De Blasio Takes Inspiration from Newt Gingrich for New 'Contract with America'

Posted: May 06, 2015 1:00 PM
De Blasio Takes Inspiration from Newt Gingrich for New 'Contract with America'

The Contract with America is getting a progressive makeover. In his attempt to address income inequality, liberal mayor Bill de Blasio is unveiling a new progressive plan on Tuesday that takes some surprising inspiration from former Republican Speaker of the House Newt Gingrich.

During the Clinton administration, Speaker Gingrich, along with more than 300 Republicans in the House of Representatives, promised the American people to bring before Congress a balanced budget amendment, real welfare reform, job creation, and a stronger national defense, among other conservative tenets.

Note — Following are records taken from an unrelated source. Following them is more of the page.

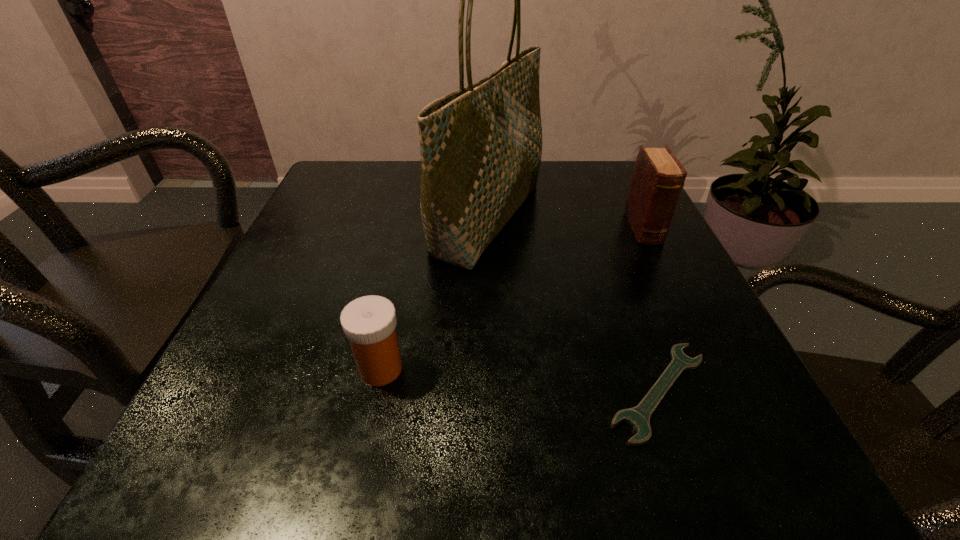 The height and width of the screenshot is (540, 960). Find the location of `the tallest object`. the tallest object is located at coordinates (481, 146).

The height and width of the screenshot is (540, 960). What are the coordinates of `the third object from right to left` in the screenshot? It's located at (481, 146).

Where is `the second tallest object`? Image resolution: width=960 pixels, height=540 pixels. the second tallest object is located at coordinates (658, 177).

I want to click on the leftmost object, so click(x=369, y=322).

Locate an element on the screen. This screenshot has width=960, height=540. medicine is located at coordinates (369, 322).

The image size is (960, 540). Identify the location of wrench. (638, 417).

Find the location of a particular element. vacant space situated 0.210m on the left of the shopping bag is located at coordinates (332, 218).

Where is `blank area located on the spine side of the diary`? The image size is (960, 540). blank area located on the spine side of the diary is located at coordinates (684, 310).

The height and width of the screenshot is (540, 960). Find the location of `free region located on the left of the third tallest object`. free region located on the left of the third tallest object is located at coordinates (300, 368).

At what (x,y) coordinates should I click in order to perform the action: click on vacant space located 0.290m on the left of the shortest object. Please return your answer as a coordinate pair (x, y). Image resolution: width=960 pixels, height=540 pixels. Looking at the image, I should click on (389, 392). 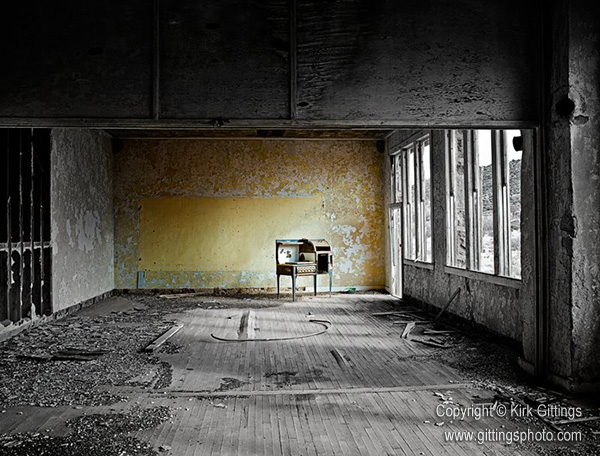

Probably the last person you’d expect to take cues from Gingrich’s contract is Bill de Blasio. Yet, he is now borrowing the Republican’s idea to push forward progressive policies. Contract with America 2.0, or the Progressive Agenda to Combat Income Inequality, includes 13 points, including a 15 percent minimum wage, universal pre-kindergarten, and “tax fairness,” an increase on the tax on carried interest.

Why is De Blasio seeking such significant national changes? He insists we need a new FDR.

The New Deal was a series of bold, experimental actions to address people's reality, and they could see and touch and feel the response in their lives. Today, there's literally nothing. This is the anti-New Deal.

"A serious national debate would start with that. It goes beyond Hillary, it goes beyond the presidential campaign. We're having to restart the discussion and bring it back to the reality of people's lives."

De Blasio’s new plan is just another indication that this mayor is more radical than your average liberal. Among many of his progressive policies, De Blasio has scaled back New York’s effective stop-and-frisk policy, launched a program that allowed undocumented New Yorkers to easily open bank accounts and rent apartments, and has even tried to ban those historic horse drawn carriages that have made New Yorkers smile for over 150 years.